**Stored data**

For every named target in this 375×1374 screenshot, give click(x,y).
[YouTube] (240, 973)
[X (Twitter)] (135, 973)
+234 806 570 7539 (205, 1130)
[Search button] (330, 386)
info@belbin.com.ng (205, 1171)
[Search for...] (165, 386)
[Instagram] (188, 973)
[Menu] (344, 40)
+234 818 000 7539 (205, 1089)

==

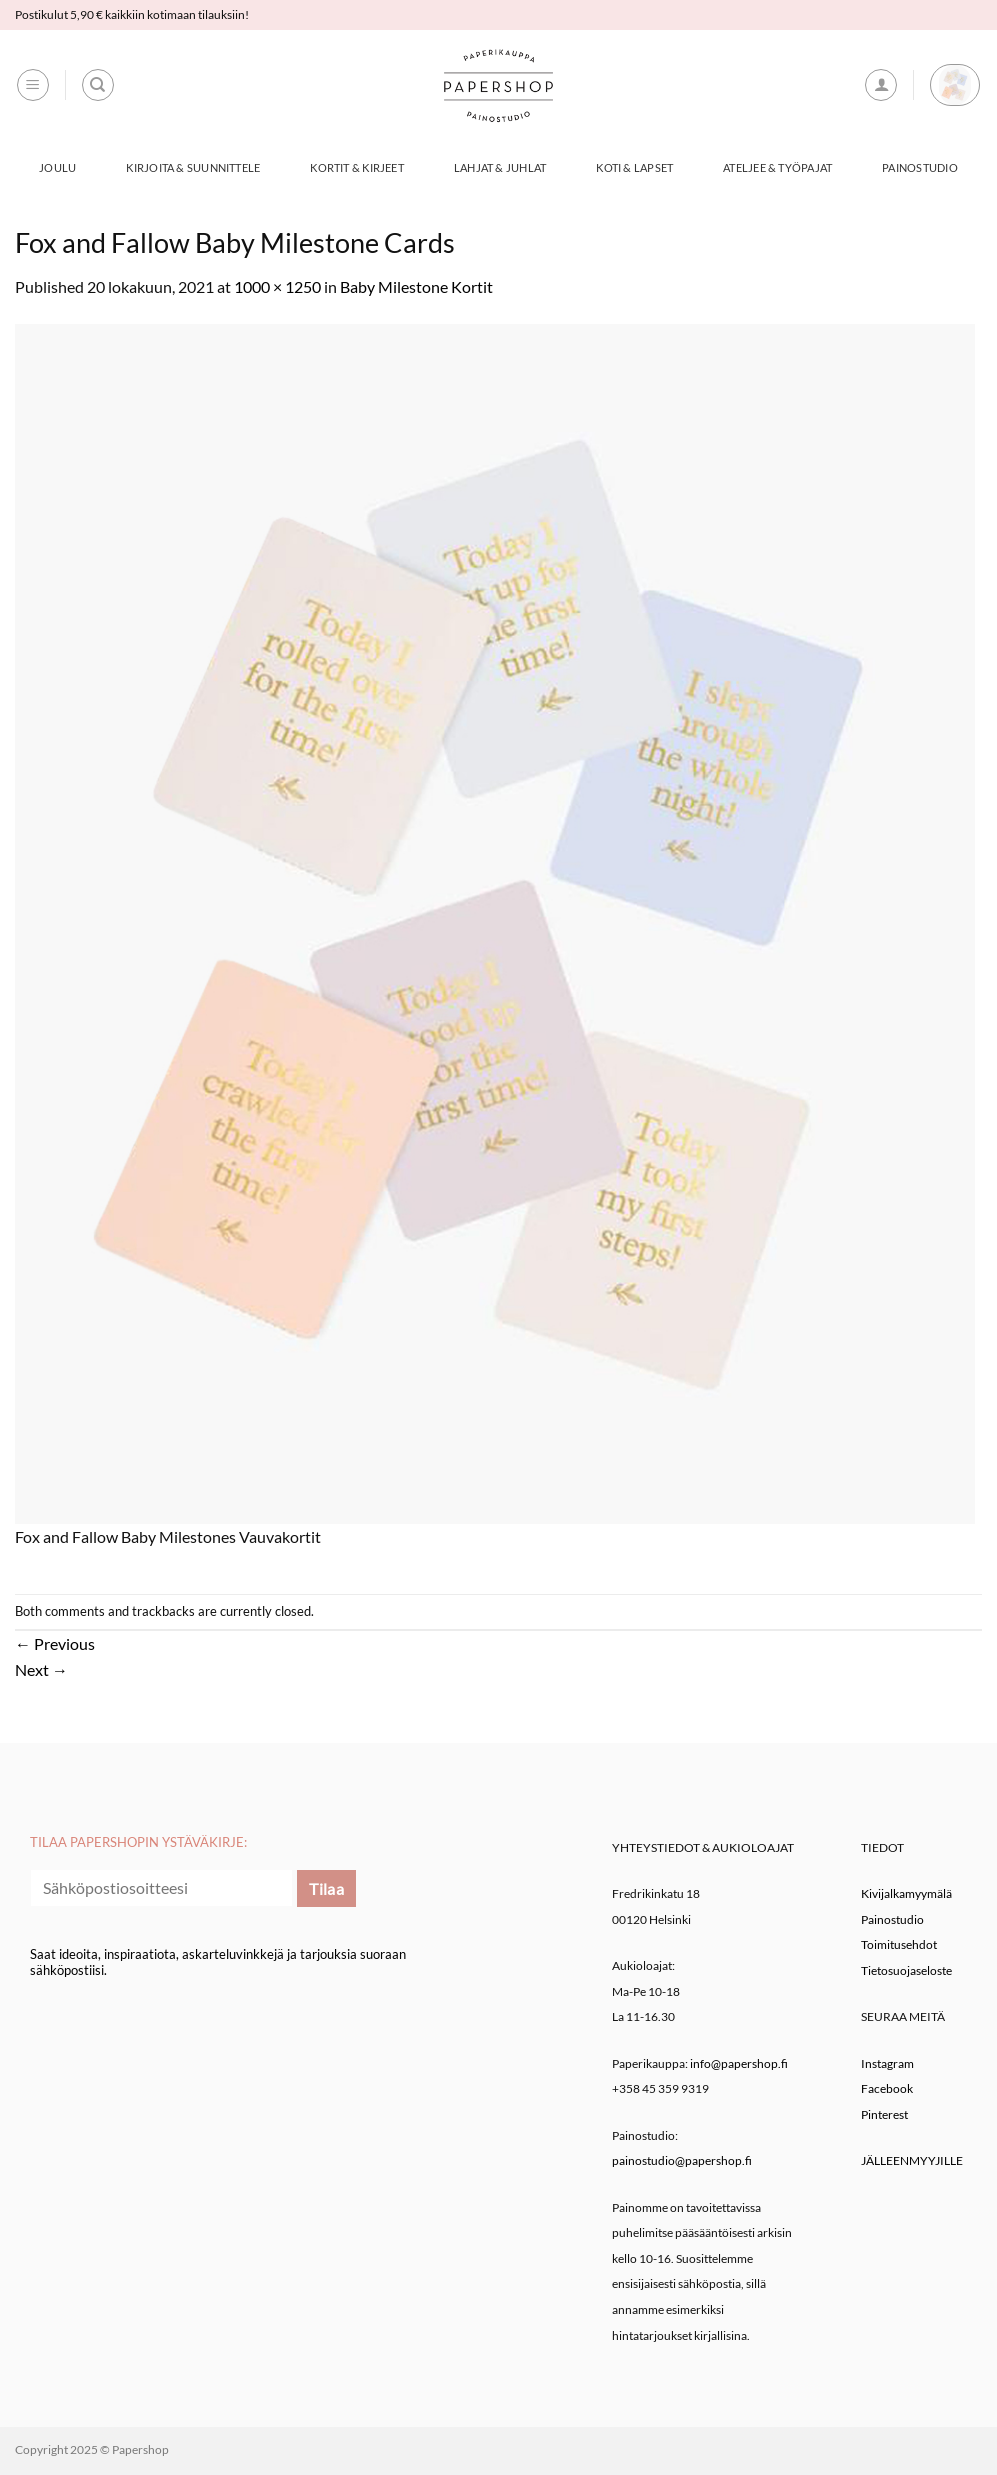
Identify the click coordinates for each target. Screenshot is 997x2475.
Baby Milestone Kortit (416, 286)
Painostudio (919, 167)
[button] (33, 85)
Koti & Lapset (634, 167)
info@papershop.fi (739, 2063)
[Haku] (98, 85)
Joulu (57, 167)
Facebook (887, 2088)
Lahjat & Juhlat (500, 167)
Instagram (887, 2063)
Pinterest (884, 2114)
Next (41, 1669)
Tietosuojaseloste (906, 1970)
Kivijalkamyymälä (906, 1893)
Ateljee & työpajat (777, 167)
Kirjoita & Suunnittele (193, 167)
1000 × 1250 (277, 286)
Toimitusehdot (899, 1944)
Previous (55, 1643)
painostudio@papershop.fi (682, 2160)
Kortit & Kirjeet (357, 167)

* * *

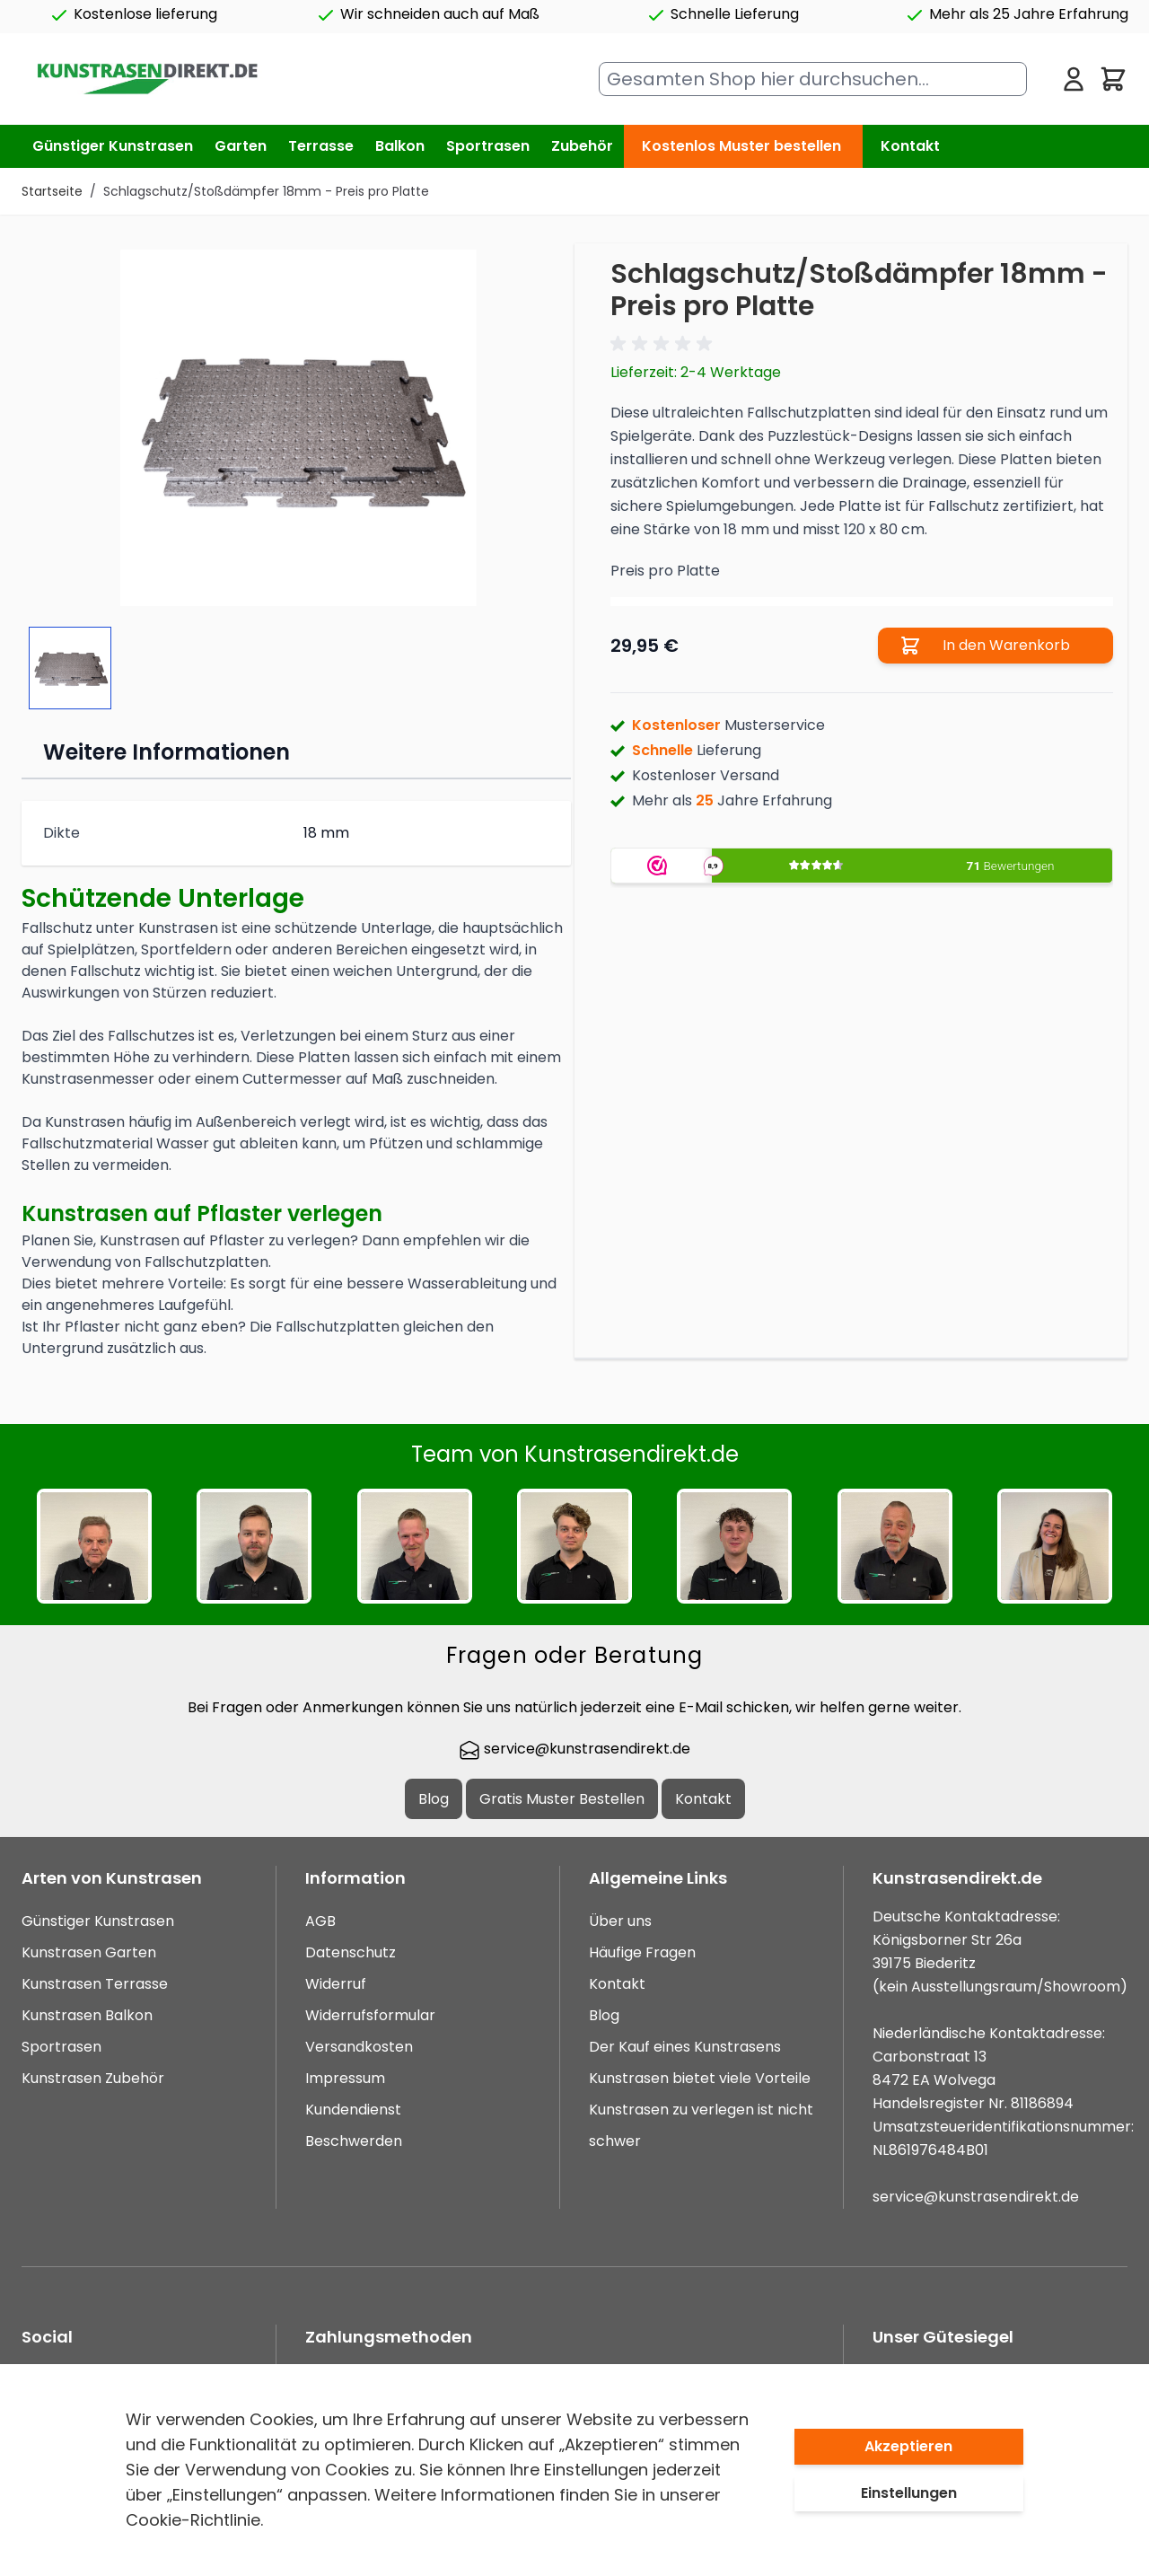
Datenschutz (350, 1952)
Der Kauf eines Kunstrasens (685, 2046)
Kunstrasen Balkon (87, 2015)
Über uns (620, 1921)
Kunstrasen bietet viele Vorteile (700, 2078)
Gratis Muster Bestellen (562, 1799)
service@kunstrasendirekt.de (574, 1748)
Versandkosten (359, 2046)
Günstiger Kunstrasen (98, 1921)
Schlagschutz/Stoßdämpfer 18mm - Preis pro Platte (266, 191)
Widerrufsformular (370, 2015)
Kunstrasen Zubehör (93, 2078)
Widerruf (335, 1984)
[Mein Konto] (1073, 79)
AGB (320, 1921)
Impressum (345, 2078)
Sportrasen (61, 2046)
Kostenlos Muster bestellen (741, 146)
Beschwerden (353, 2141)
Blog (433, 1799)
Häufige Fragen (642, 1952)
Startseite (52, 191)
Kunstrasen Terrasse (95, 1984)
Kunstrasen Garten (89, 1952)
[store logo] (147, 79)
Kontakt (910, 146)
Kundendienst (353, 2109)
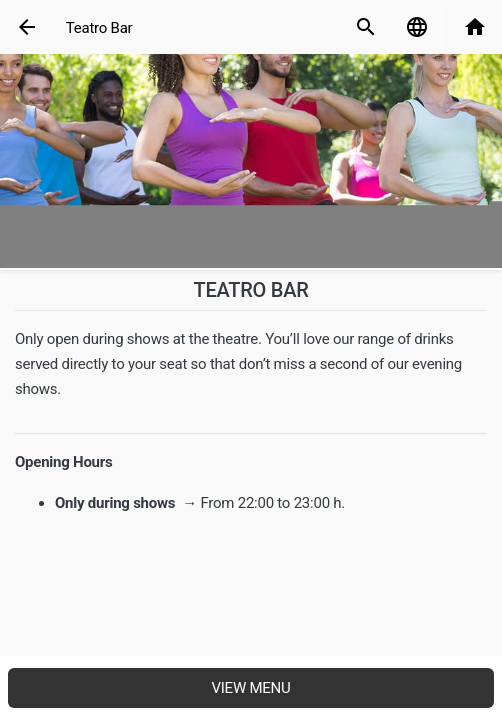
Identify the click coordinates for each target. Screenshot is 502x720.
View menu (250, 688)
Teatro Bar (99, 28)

**Aim of the task**
Copy, exactly and only, the lines above that begin with the one containing "Facebook (887, 2088)" and finish with the one containing "Kortit & Kirjeet (357, 167)".

**Response**
Facebook (887, 2088)
Lahjat & Juhlat (500, 167)
Instagram (887, 2063)
Pinterest (884, 2114)
Next (41, 1669)
Tietosuojaseloste (906, 1970)
Kivijalkamyymälä (906, 1893)
Ateljee & työpajat (777, 167)
Kirjoita & Suunnittele (193, 167)
1000 × 1250 (277, 286)
Toimitusehdot (899, 1944)
Previous (55, 1643)
painostudio@papershop.fi (682, 2160)
Kortit & Kirjeet (357, 167)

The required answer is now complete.